___ The input
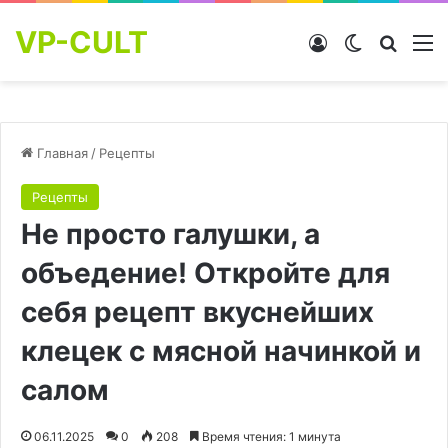
VP-CULT
Войти
Switch skin
Найти
М
Главная
/
Рецепты
Рецепты
Не просто галушки, а
объедение! Откройте для
себя рецепт вкуснейших
клецек с мясной начинкой и
салом
06.11.2025
0
208
Время чтения: 1 минута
______
An exact copy of every entry above is needed, with the pictures left out.

VP-CULT
Войти
Switch skin
Найти
М
Главная
/
Рецепты
Рецепты
Не просто галушки, а
объедение! Откройте для
себя рецепт вкуснейших
клецек с мясной начинкой и
салом
06.11.2025
0
208
Время чтения: 1 минута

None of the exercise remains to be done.